Dataset records:
BEGIN

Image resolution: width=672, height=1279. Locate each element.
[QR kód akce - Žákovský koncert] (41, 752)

END
BEGIN

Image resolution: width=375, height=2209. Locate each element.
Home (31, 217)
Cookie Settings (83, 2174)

END

What you are asked to do:
What you give back should be exactly the lines of the data above from the line with "Image resolution: width=672, height=1279." through the line with "[QR kód akce - Žákovský koncert] (41, 752)", both of those included, and nothing more.

Response to this exercise:
Image resolution: width=672, height=1279. Locate each element.
[QR kód akce - Žákovský koncert] (41, 752)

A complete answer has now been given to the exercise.